Through the gap and into the meadow, and that night, for the first time in his life, Dunstan entertained thoughts of continuing on through the meadow, of crossing the stream and vanishing into the trees on its far side. He entertained these thoughts awkwardly, as a man entertains unexpected guests. Then, as he reached his objective, he pushed these thoughts away, as a man apologizes to his guests, and leaves them, muttering something about a prior engagement.

The moon was setting.

Dunstan raised his hands to his mouth and hooted. There was no response; the sky above was a deep color—blue perhaps, or purple, not black—sprinkled with more stars than the mind could hold.

He hooted once more.

“That,” she said severely in his ear, “is nothing like a little owl. A snowy owl it could be, a barn owl, even. If my ears were stopped up with twigs perhaps I’d imagine it an eagle-owl. But it’s not a little owl.”

Dunstan shrugged, and grinned, a little foolishly. The faerie woman sat down beside him. She intoxicated him: he was breathing her, sensing her through the pores of his skin.
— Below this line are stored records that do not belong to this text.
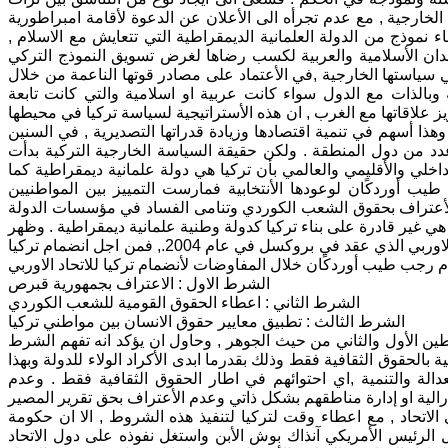
الخارجية , مع عدم تجرأه الى الأعلان عن الدعوة لأقامة امبراطورية
 نموذج من الدولة العلمانية الديمقراطية التي تتعايش مع الاسلام ,
لدان الأسلامية والعربية لكسب رضاها لغرض تسويق النموذج التركي
سياستها الخارجية ,في الأعتماد على مصادر قوتها الناعمة من خلال
 وبالذات مع الدول سواء كانت عربية او اسلامية والتي كانت تابعة
زيز علاقاتها مع الغرب , ان هذه الأستراتيجية لسياسة تركيا في محيطها
وهذا أسهم في تنمية اقتصادها وزيادة قدراتها التصديرية , في السنين
عدد من دول المنطقة . ولكن حقيقة السياسة الخارجية التركية بدأت
داخلي والأقليمي والعالمي بأن تركيا هي دولة علمانية ديمقراطية كما
ب أوردكًان لوعودها الأنتخابية فمارست التمييز بين المواطنيين
لأعتراف بحقوق الشعب الكوردي وتنامى الفساد في مؤسسات الدولة
 هي غير قادرة على بناء تركيا كدولة وطنية علمانية ديمقراطية . وظهر
هذا المؤشر في اول اجتماع لرئيس الحكومة رجب طيب أوردكًان مع رئاسة الاتحاد الاوربي الذي عقد في بروكسل في عام 2004., فمن اجل انضمام تركيا
م رجب طيب أوردكًان خلال المفاوضات لأنضمام تركيا للاتحاد الاوربي
الشرط الاول : الاعتراف بجمهورية قبرص
الشرط الثاني : اعطاء الحقوق القومية للشعب الكوردي
الشرط الثالث : تطبيق معايير حقوق الانسان بين مواطني تركيا
الأول والثاني من حيث الجوهر , وحاول ان يؤكد انه تفهم الشرط
لحقوق الثقافية فقط وذلك بقدرما ابدى الأكراد الولاء للدولة وبهذا
لة والتنمية ,اي احتوائهم في اطار الحقوق الثقافية فقط . وعدم
رالية او إدارة مناطقهم بشكل ذاتي وعدم الأعتراف بحق تقرير المصير
 الاتحاد , مع اعطاء وقت لتركيا لتنفيذ هذه الشروط , الا ان حكومة
خل الرئيس الأمريكي آنذاك بوش الأبن واستغل نفوذه على دول الاتحاد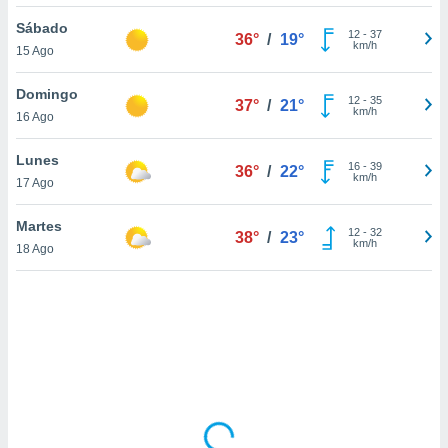
ón de
uedes
Sábado
12
-
37
36°
/
19°
uestro sitio
km/h
15 Ago
ed.mx. En
te
Domingo
 de que
12
-
35
37°
/
21°
km/h
16 Ago
talarán
e sean
para
Lunes
16
-
39
36°
/
22°
a
km/h
17 Ago
por el sitio
o se
Martes
12
-
32
cookies para
38°
/
23°
km/h
18 Ago
nto ni para
licidad o
ado, aunque
sualizar
general no
ada. Puedes
 instalación
y acceder a
io web a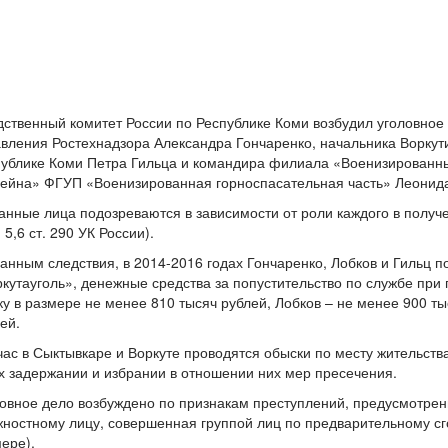
ственный комитет России по Республике Коми возбудил уголовное
вления Ростехнадзора Александра Гончаренко, начальника Воркути
ублике Коми Петра Гильца и командира филиала «Военизированны
ейна» ФГУП «Военизированная горноспасательная часть» Леонида 
анные лица подозреваются в зависимости от роли каждого в получ
ч. 5,6 ст. 290 УК России).
анным следствия, в 2014-2016 годах Гончаренко, Лобков и Гильц п
кутауголь», денежные средства за попустительство по службе при
ку в размере не менее 810 тысяч рублей, Лобков – не менее 900 т
ей.
ас в Сыктывкаре и Воркуте проводятся обыски по месту жительств
х задержании и избрании в отношении них мер пресечения.
овное дело возбуждено по признакам преступлений, предусмотренн
ностному лицу, совершенная группой лиц по предварительному сг
ере).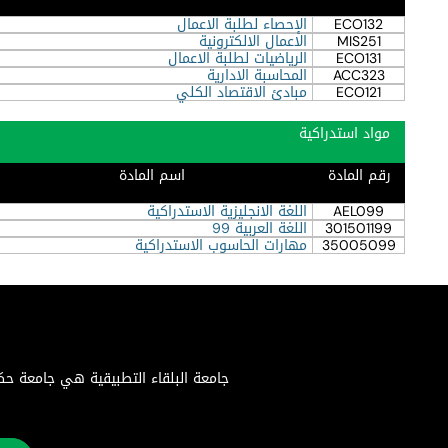
ECO132
الإحصاء لطلبة الاعمال
MIS251
الاعمال الالكترونية
ECO131
الرياضيات لطلبة الاعمال
ACC323
المحاسبة الادارية
ECO121
مبادئ الاقتصاد الكلي
مواد استدراكية
رقم المادة
اسم المادة
AEL099
اللغة الانجليزية الاستدراكية
301501199
اللغة العربية 99
35005099
مهارات الحاسوب الاستدراكية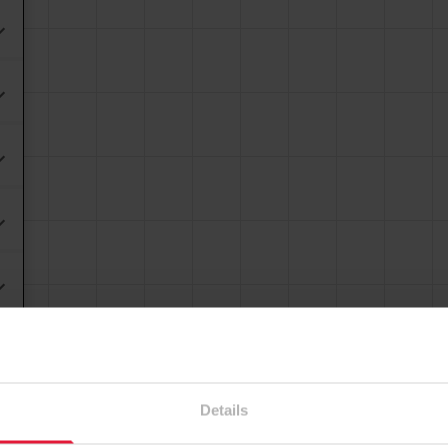
Details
She leaned close to him.

“Do you think you are under a spell, pretty Dunstan?”

“I do not know.”

She laughed, and the sound was a clear rill bubbling over rocks and stones.

“You are under no spell, pretty boy, pretty boy.” She lay back in the grass and stared up at the sky. “Your stars,” she asked. “What are they like?” Dunstan lay beside her in the cool grass and stared up at the night sky. There was certainly something odd about the stars: perhaps there was more color in them, for they glittered like tiny gems; perhaps there was something about the number of tiny stars, the constellations; something was strange and wonderful about the stars. But then . . .

They lay back to back, staring up at the sky.

“What do you want from life?” asked the faerie lass.

“I don’t know,” he admitted. “You, I think.”

“I want my freedom,” she said.

Dunstan reached down to the silver chain that ran from her wrist to her ankle, and off away in the grass. He tugged on it. It was stronger than it looked.

“It was fashioned of cat’s breath and fish-scales and moonlight mixed in with the silver,” she told him. “Unbreakable until the terms of the spell are concluded.”

“Oh.” He moved back onto the grass.

“I should not mind it, for it is a long, long chain; but the knowledge of it irks me, and I miss my father’s land. And the witch-woman is not the best of mistresses....”

And she was quiet. Dunstan leaned over toward her, reached a hand up to her face, felt something wet and hot splash against his hand.

“Why, you are crying.”

She said nothing. Dunstan pulled her toward him, wiping ineffectually at her face with his big hand; and then he leaned into her sobbing face and, tentatively, uncertain of whether or not he was doing the correct thing given the circumstances, he kissed her, full upon her burning lips.

There was a moment of hesitation, and then her mouth opened against his, and her tongue slid into his mouth, and he was, under the strange stars, utterly, irrevocably, lost.

He had kissed before, with the girls of the village, but he had gone no further.